The research carried out by Drs. Allison and Brown had
furnished inconvertible proof that children nursed in common
were under risk of acquiring types of streptococci other than
those of their original infection, with resultant development
of so-called relapses and complications arising so late in their
illness as to be attributable to a new factor. This new factor
the investigators found was the irruption of other types of
hæmolytic streptococci than those found in their throats at
the time of their admission to hospital, and that as other
children in the common ward carried these freshly invading
types it was probable that the isolation in common of scarlet
fever cases required some modification in order to obviate the
hazard of late complications and relapses.
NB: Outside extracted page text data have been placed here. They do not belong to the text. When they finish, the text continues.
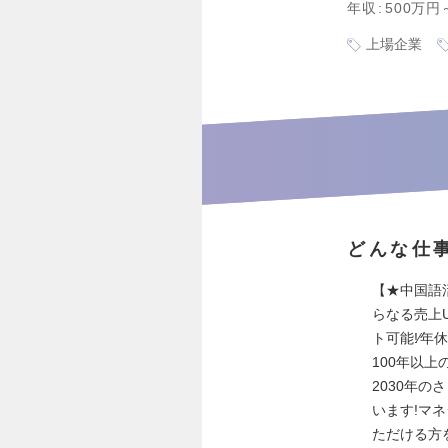
年収
500万円
上場企業
どんな仕
【★中国語
らなる売上U
ト可能!∕年
100年以
2030年
います!マ
ただける方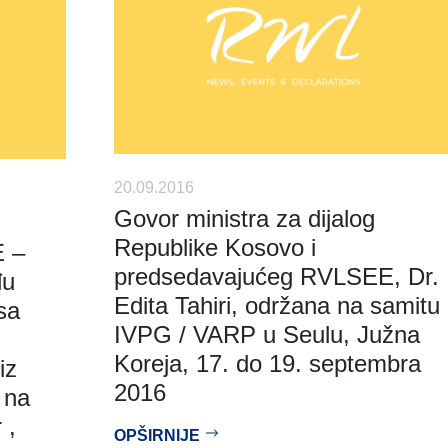
20.09.2016
Govor ministra za dijalog
Republike Kosovo i
 –
predsedavajućeg RVLSEE, Dr.
đu
Edita Tahiri, održana na samitu
sa
IVPG / VARP u Seulu, Južna
Koreja, 17. do 19. septembra
iz
2016
 na
 ,
OPŠIRNIJE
The obvious remedy, of course, would be cubicle nursing,
but cubicle nursing in any hospital built before the present
day is possible to only a few patients.
A scheme of bed isolation was therefore suggested as an
alternative, and authority for expenditure on certain necessary
equipment having been obtained, the system was put into
operation at the beginning of the present year (1938). Details
of the results of this method of isolation belong to future
annual reports.
Besides the actual nursing, there has been undertaken a
mass of bacteriological investigation, for the hemolytic
streptococci of each patient have been typed weekly, and
oftener, were any deviation from the malady's normal course
observed.
This latter type of work is for the expert bacteriologist
only, and Hendon has been fortunate in having the voluntary
service of Dr. Joyce Wright of University College, London,
and Dr. S. P. Elliott of the University of Cambridge in carrying
out this very important work, the delicate technique of
which is an earnest of the remarkable advance in modern
scientific methods.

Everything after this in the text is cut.